With respect to actual figures, they were worth $10b more as at yesterday. Total revenue was $2.3b versus $2.16b expected- Wall Street was expecting $2.28b. Netflix earnings stood at 12 cents, and profit of $52 million, surpassing projections of 5 cents.
Netflix is expected to announce more exclusive shows well into 2017 and subscriber base is expected to increase in future.
International markets are key to Netflix’s operations and it hasn’t hidden that. While the Chinese market still proves difficult to break into due to regulatory bottlenecks other Asian and African markets have continued to show prospects.
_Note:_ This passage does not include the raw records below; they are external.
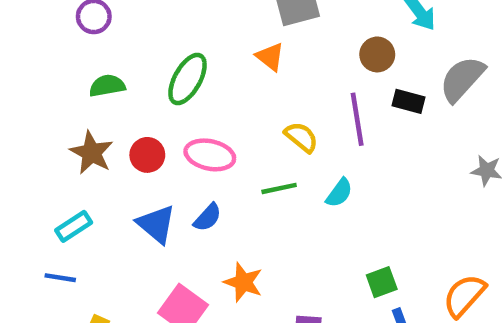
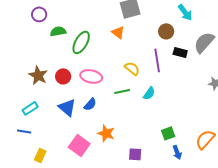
green semicircle: (107, 86) -> (58, 31), moved

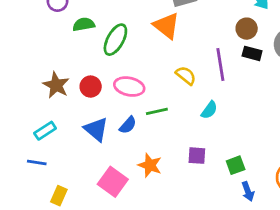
brown circle: (166, 31) -> (247, 29), moved
orange triangle: (118, 32) -> (167, 26), size x1.5
green line: (122, 91) -> (157, 111), moved
purple square: (135, 154) -> (197, 156), moved

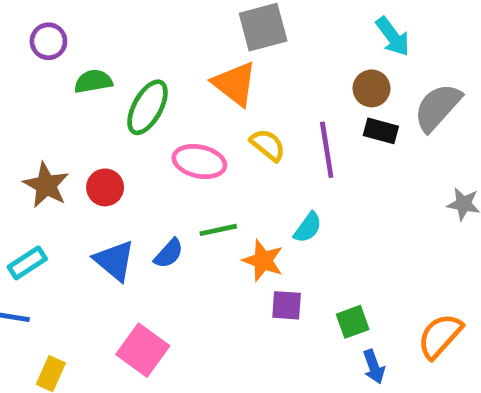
yellow semicircle: (186, 75) -> (268, 145), moved
pink ellipse: (129, 87) -> (199, 162), moved
orange star: (150, 165) -> (263, 261), moved

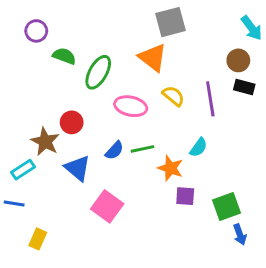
green semicircle: (93, 81) -> (64, 56), turned 30
brown star: (46, 185) -> (45, 142), moved
blue semicircle: (169, 253) -> (114, 150), moved
green square: (353, 322) -> (227, 206), size x1.4
pink square: (143, 350) -> (107, 206), moved

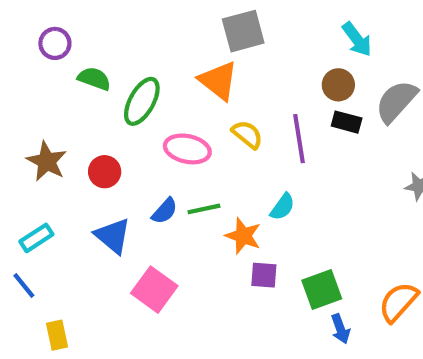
brown star: (45, 142) -> (47, 161), moved
blue line: (14, 204) -> (24, 285), turned 42
yellow rectangle: (38, 239) -> (57, 335), turned -36

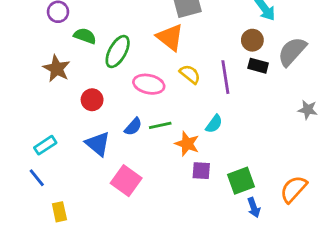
brown star: (47, 161) -> (57, 69), moved

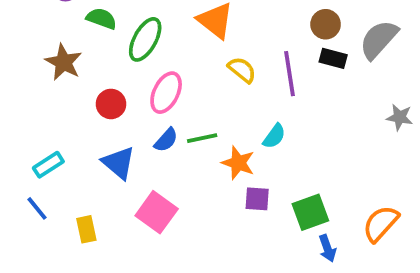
pink ellipse: (149, 84) -> (166, 93), moved, turned -76
yellow rectangle: (59, 212) -> (86, 229), moved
They’ll continue licensing shows to local partners in the Chinese market for now though.
In a conversation a while back, a friend was telling me of people in Nigeria who now prefer to leverage on the fast growing 4G and other broadband services to stream on demand instead of the monopolist pay TV structure that currently exists in the country. As competition among service providers heat up, it’s expected to eventually crash the cost of internet service which means more people subscribing to services like Netflix. At $9.99/4,500 Naira monthly, it’s quite affordable to most of the middle class in countries like Nigeria and other fast developing countries in Africa. To buttress this, a report by Euromonitor says, consumer spending is expected to grow in major African cities well into the 2020s.
While Netflix may be growing its subscriber base it has local competition even across Africa which offer more streamlined content but with a growing list of exclusives, Netflix is still the leader and could strike such local exclusives in Africa too.
In all, it was a great third quarter for a company that saw its shares tumble about 13 percent to $85.84 in July after it reported less than expected number of new subscribers between April and June 2016. Only 1.7 million new subscribers were added.